A number of industry associations in Canada have also developed privacy codes. One that has been particularly influential is the code developed by the Canadian Standards Association (CSA): its Model Code for the Protection of Personal Information. This code's ten principles of fair information practices form the foundation of the Personal Information Protection and Electronic Documents Act (PIPEDA).
Published in 1996, the CSA code aims to strike a balance between the information requirements of businesses and the privacy rights of individuals. It includes the following stipulations:
Individuals should be informed of and consent to the collection, use or disclosure of their personal information.
Information should be used and disclosed only for the purposes for which it was collected.
Organizations should inform people about their policies and practices for dealing with personal information.

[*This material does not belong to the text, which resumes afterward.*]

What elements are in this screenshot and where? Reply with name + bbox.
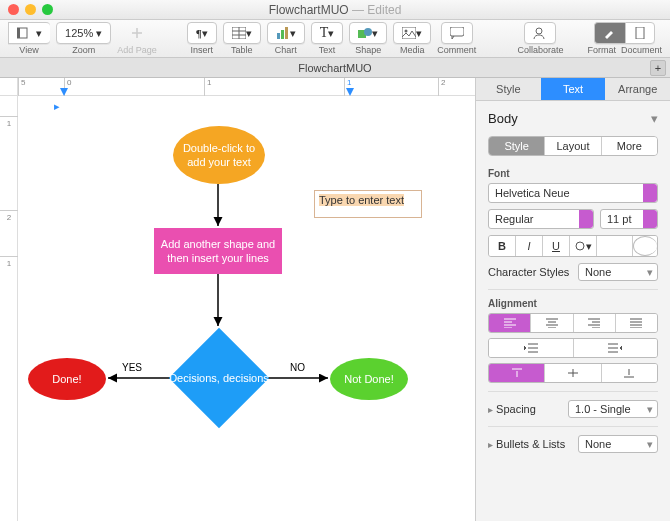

Individuals should be allowed access to their personal information when they request it, and they should be able to challenge the accuracy of that information.
Several organizations have developed voluntary privacy codes based on the CSA principles. These organizations include the Canadian Association of Internet Providers, the Canadian Bankers Association, the Canadian Marketing Association, the Canadian Medical Association, and the Insurance Bureau of Canada.
Since these codes are voluntary, they are not legally enforceable. However, they function as a code of ethics and good business practices for the companies that belong to these organizations—which, by virtue of their membership, are bound by good faith to adhere to the provisions.